## Problem details:
Your answer consists of the lines in the data that contain "wilde". Copy each of them.

## Available records:
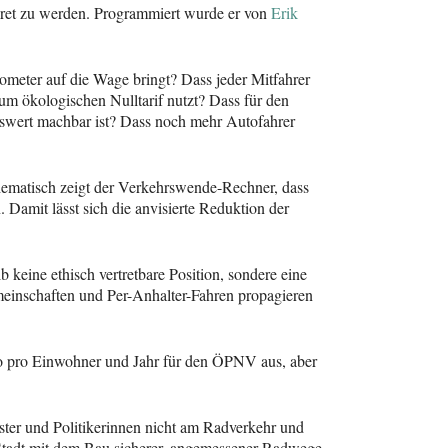
nkret zu werden. Programmiert wurde er von
Erik
ometer auf die Wage bringt? Dass jeder Mitfahrer
um ökologischen Nulltarif nutzt? Dass für den
swert machbar ist? Dass noch mehr Autofahrer
thematisch zeigt der Verkehrswende-Rechner, dass
amit lässt sich die anvisierte Reduktion der
b keine ethisch vertretbare Position, sondere eine
emeinschaften und Per-Anhalter-Fahren propagieren
 pro Einwohner und Jahr für den ÖPNV aus, aber
ster und Politikerinnen nicht am Radverkehr und
 Stadt mit dem Bau sicherer, angemessener Radwege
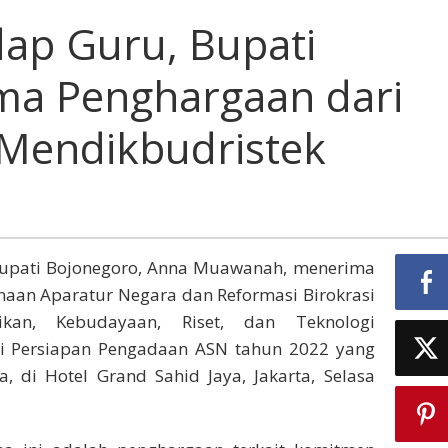
ap Guru, Bupati
ma Penghargaan dari
Mendikbudristek
upati Bojonegoro, Anna Muawanah, menerima
aan Aparatur Negara dan Reformasi Birokrasi
kan, Kebudayaan, Riset, dan Teknologi
asi Persiapan Pengadaan ASN tahun 2022 yang
a, di Hotel Grand Sahid Jaya, Jakarta, Selasa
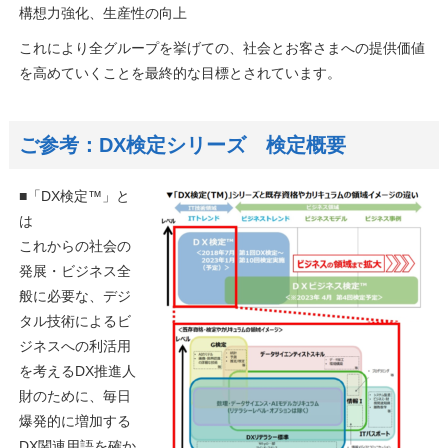
構想力強化、生産性の向上
これにより全グループを挙げての、社会とお客さまへの提供価値
を高めていくことを最終的な目標とされています。
ご参考：DX検定シリーズ 検定概要
■「DX検定™」と
は
これからの社会の
発展・ビジネス全
般に必要な、デジ
タル技術によるビ
ジネスへの利活用
を考えるDX推進人
財のために、毎日
爆発的に増加する
DX関連用語を確か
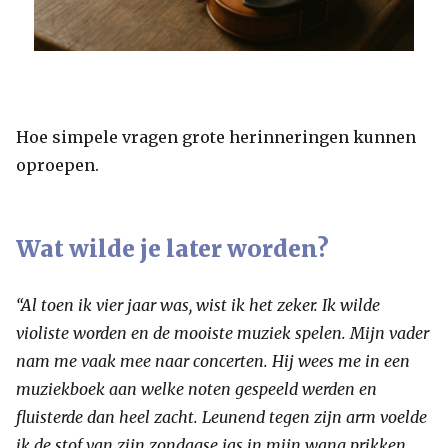
Hoe simpele vragen grote herinneringen kunnen
oproepen.
Wat wilde je later worden?
“Al toen ik vier jaar was, wist ik het zeker. Ik wilde
violiste worden en de mooiste muziek spelen. Mijn vader
nam me vaak mee naar concerten. Hij wees me in een
muziekboek aan welke noten gespeeld werden en
fluisterde dan heel zacht. Leunend tegen zijn arm voelde
ik de stof van zijn zondagse jas in mijn wang prikken.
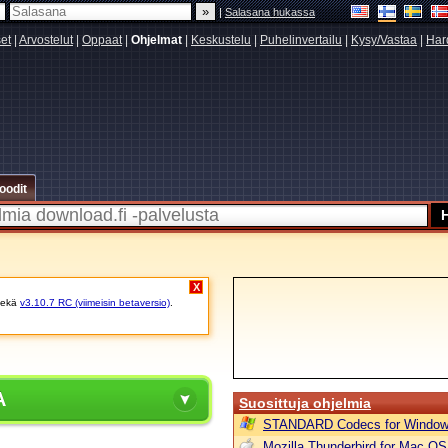
|
Salasana hukassa
set
|
Arvostelut
|
Oppaat
|
Ohjelmat
|
Keskustelu
|
Puhelinvertailu
|
Kysy/Vastaa
|
Har
oodit
X
ekä
v3.10.7 RC (viimeisin betaversio)
.
A
Suosittuja ohjelmia
STANDARD Codecs for Window
Mozilla Thunderbird for Mac OS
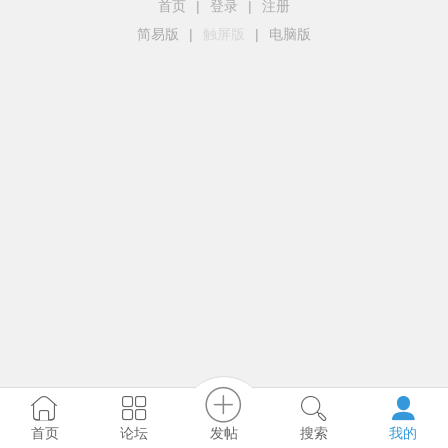
首页
|
登录
|
注册
简易版
|
触屏版
|
电脑版
发帖
首页
论坛
搜索
我的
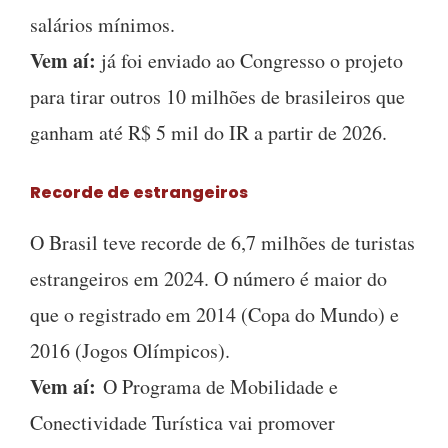
salários mínimos.
Vem aí:
já foi enviado ao Congresso o projeto
para tirar outros 10 milhões de brasileiros que
ganham até R$ 5 mil do IR a partir de 2026.
Recorde de estrangeiros
O Brasil teve recorde de 6,7 milhões de turistas
estrangeiros em 2024. O número é maior do
que o registrado em 2014 (Copa do Mundo) e
2016 (Jogos Olímpicos).
Vem aí:
O Programa de Mobilidade e
Conectividade Turística vai promover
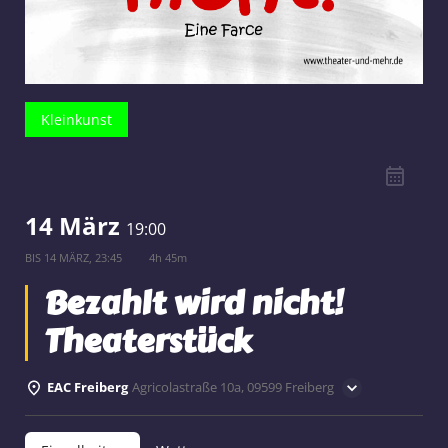
Kleinkunst
14 März
19:00
BIS
14 MÄRZ, 23:45
4h 45m
Bezahlt wird nicht!
Theaterstück
EAC Freiberg
Agricolastraße 10a, 09599 Freiberg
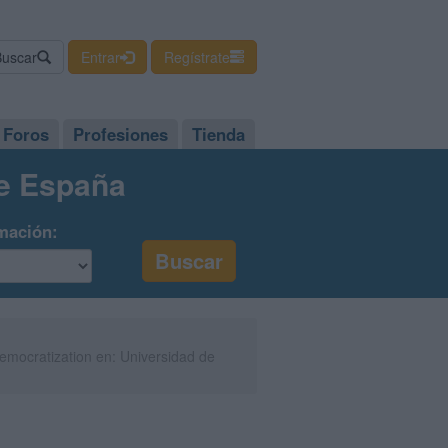
Buscar
Entrar
Regístrate
Foros
Profesiones
Tienda
de España
mación:
mocratization en: Universidad de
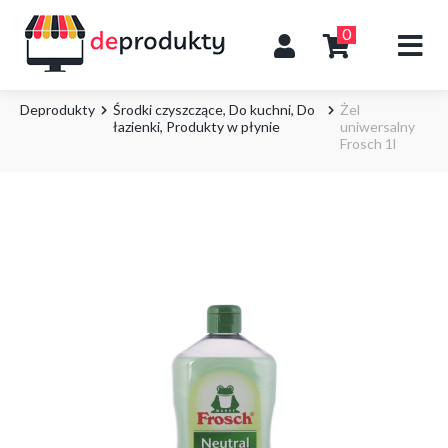
0
Deprodukty
Środki czyszczące
,
Do kuchni
,
Do
Żel
łazienki
,
Produkty w płynie
uniwersalny
Frosch 1l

## Written solution:
Wat wilde je later worden?
“Al toen ik vier jaar was, wist ik het zeker. Ik wilde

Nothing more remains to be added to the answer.